The fact is, there’s a tried and true paradigm for getting what we want for our money: A few years ago, Apple put out their latest iPhone, but everyone bought the Samsung instead because of the big screen and a great camera. Can you guess what features Apple put on its next phone?  If you said a bigger screen and better camera…

Imagine if this was how schools worked. They offer possibilities, and we respond by buying what we want. Foreign language immersion? Project-based learning? STEM-focused curriculum? If you want it, schools will provide it (and more schools will provide it if they see consumers rushing to schools that already do) – but only if the experts stop dictating what schools can do and where all the education money goes.

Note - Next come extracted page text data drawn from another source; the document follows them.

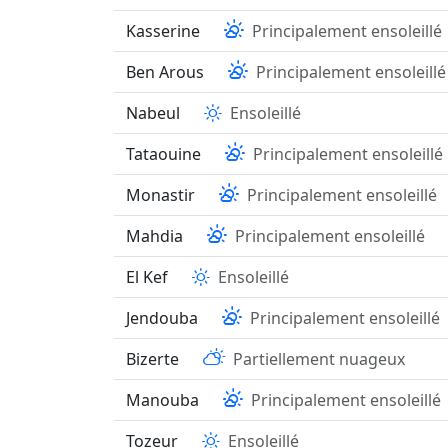
Kasserine
Principalement ensoleillé
Ben Arous
Principalement ensoleillé
Nabeul
Ensoleillé
Tataouine
Principalement ensoleillé
Monastir
Principalement ensoleillé
Mahdia
Principalement ensoleillé
El Kef
Ensoleillé
Jendouba
Principalement ensoleillé
Bizerte
Partiellement nuageux
Manouba
Principalement ensoleillé
Tozeur
Ensoleillé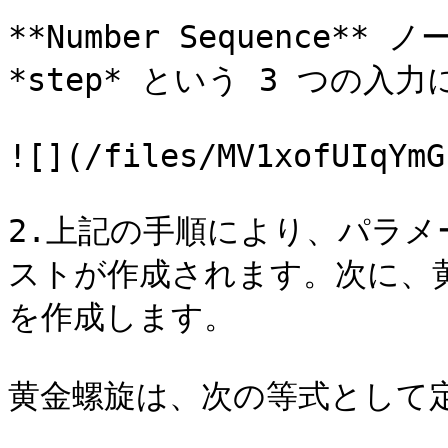
**Number Sequence** 
*step* という 3 つの入
![](/files/MV1xofUIqYmG
2.上記の手順により、パラ
ストが作成されます。次に、
を作成します。

黄金螺旋は、次の等式として定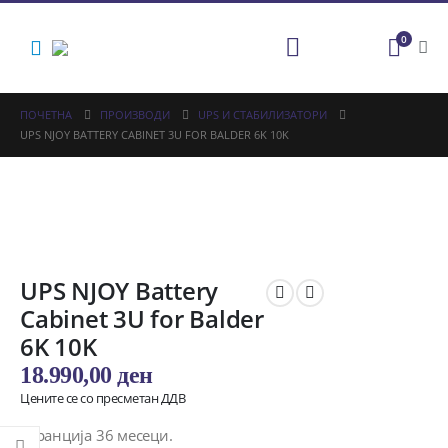
0
ПОЧЕТНА
ПРОИЗВОДИ
UPS И СТАБИЛИЗАТОРИ
UPS NJOY BATTERY CABINET 3U FOR BALDER 6K 10K
UPS NJOY Battery
Cabinet 3U for Balder
6K 10K
18.990,00
ден
Цените се со пресметан ДДВ
Гаранција 36 месеци.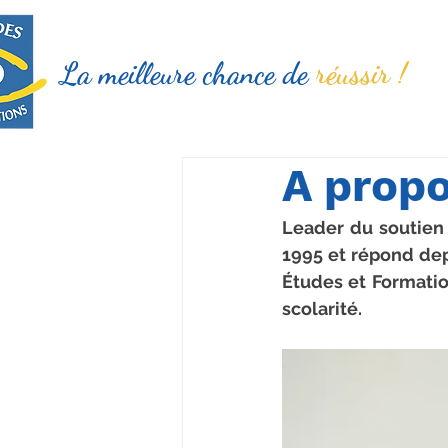
La meilleure chance de
réussir !
A prop
Leader du soutien 
1995 et répond dep
Études et Formatio
scolarité.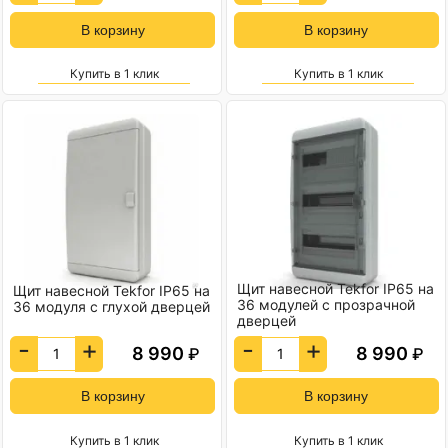
Купить в 1 клик
Купить в 1 клик
Щит навесной Tekfor IP65 на
Щит навесной Tekfor IP65 на
36 модулей с прозрачной
36 модуля с глухой дверцей
дверцей
-
+
-
+
8 990
8 990
₽
₽
Купить в 1 клик
Купить в 1 клик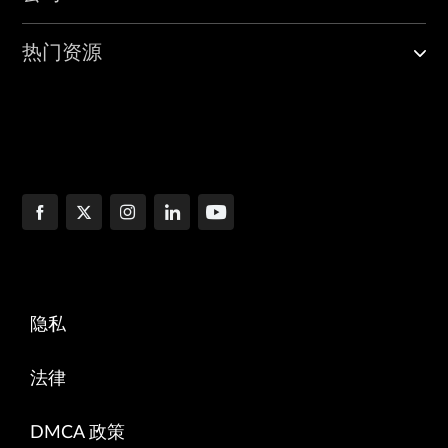
热门资源
隐私
法律
DMCA 政策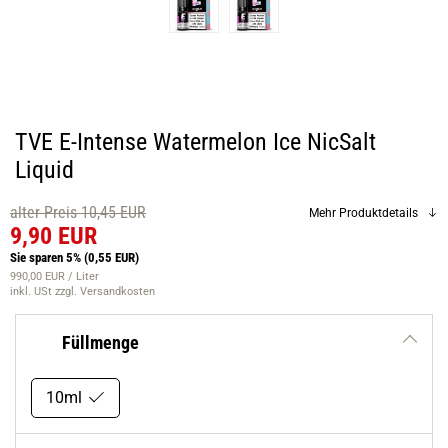
TVE E-Intense Watermelon Ice NicSalt
Liquid
alter Preis 10,45 EUR
Mehr Produktdetails
9,90 EUR
Sie sparen 5%
(0,55 EUR)
990,00 EUR / Liter
inkl. USt
zzgl. Versandkosten
Füllmenge
10ml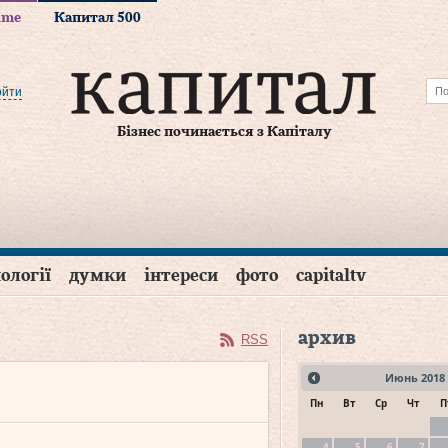
time
Капитал 500
ойти
Бізнес починається з Капіталу
ології
думки
інтереси
фото
capitaltv
архив
RSS
Июнь
2018
Пн
Вт
Ср
Чт
П
4
5
6
7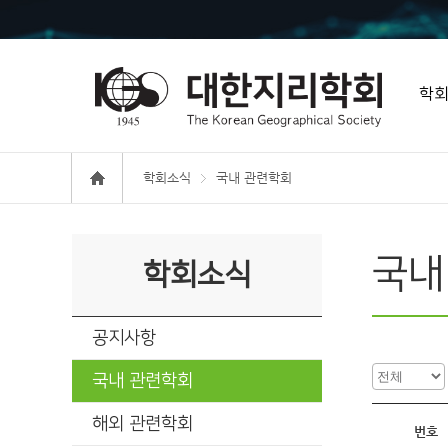
학
학회소식
국내 관련학회
국내
학회소식
공지사항
국내 관련학회
해외 관련학회
번호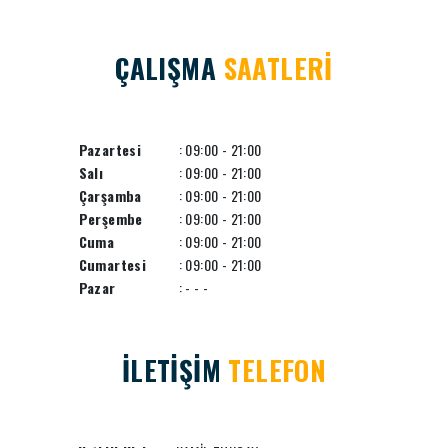
ÇALIŞMA
SAATLERİ
Pazartesi
: 09:00 - 21:00
Salı
: 09:00 - 21:00
Çarşamba
: 09:00 - 21:00
Perşembe
: 09:00 - 21:00
Cuma
: 09:00 - 21:00
Cumartesi
: 09:00 - 21:00
Pazar
: - - -
İLETİŞİM
TELEFON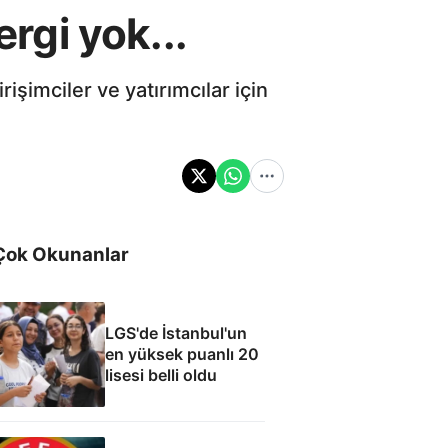
ergi yok...
şimciler ve yatırımcılar için
Çok Okunanlar
LGS'de İstanbul'un
en yüksek puanlı 20
lisesi belli oldu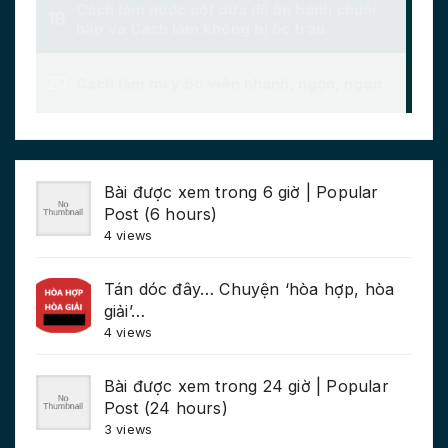
Bài được xem trong 6 giờ | Popular
Post (6 hours)
4 views
Tán dóc đây… Chuyện ‘hòa hợp, hòa
giải’…
4 views
Bài được xem trong 24 giờ | Popular
Post (24 hours)
3 views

The common refrain is that education is too important to leave “to the market.” That case can be made for nutrition, too. But still we let corporations provide our food. Hell, we let parents decide what their kids eat. Where are the cries for a government-provided, thrice-daily gruel – exactly how many calories you need to clear the bar and no more? After all, in educational terms, that’s what our government schools serve up, day after day.

“Expert advice is indispensable to the democratic process,” wrote Harry Rosenfield in the Spring 1949 Antioch Review. “But it is not a substitute for that process.” The best illustration of that process would be millions of Americans voting … with their pocketbooks.

More: To paraphrase Michael Strong, imagine if the education system we had now was something we had paid an education company to build for us – think of an education Halliburton.  Be honest: wouldn't we look at that system ... and call for that company to be fired?